TASK INSTRUCTIONS: Beneath this task are records; tally the lines in them that contain "frases" and report only the number.

Saved entries:

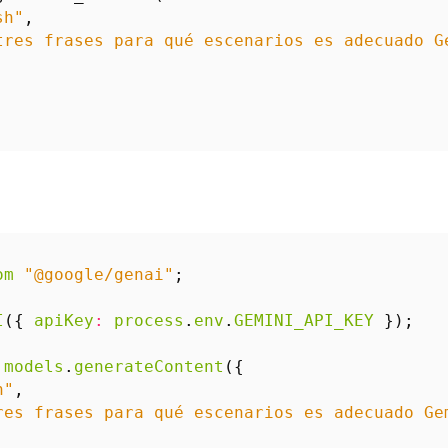
sh"
,
tres frases para qué escenarios es adecuado G
om
"@google/genai"
;
I
({
apiKey
:
process
.
env
.
GEMINI_API_KEY
});
.
models
.
generateContent
({
h"
,
res frases para qué escenarios es adecuado Ge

ANSWER BOX: 2